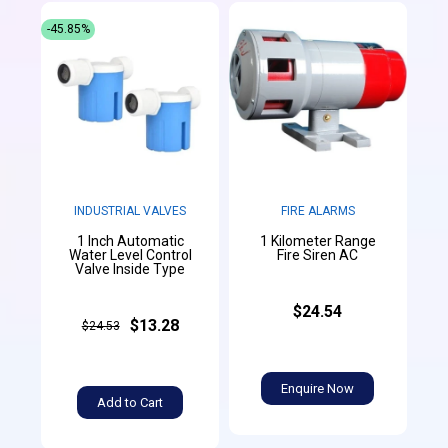
-45.85%
INDUSTRIAL VALVES
FIRE ALARMS
1 Inch Automatic
1 Kilometer Range
Water Level Control
Fire Siren AC
Valve Inside Type
$24.54
$13.28
$24.53
Enquire Now
Add to Cart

━━━━━━

### WORK ITEM
Write out each record exactly as shown, but not its pictures.

### RESULT OF THIS EXERCISE
-45.85%
INDUSTRIAL VALVES
FIRE ALARMS
1 Inch Automatic
1 Kilometer Range
Water Level Control
Fire Siren AC
Valve Inside Type
$24.54
$13.28
$24.53
Enquire Now
Add to Cart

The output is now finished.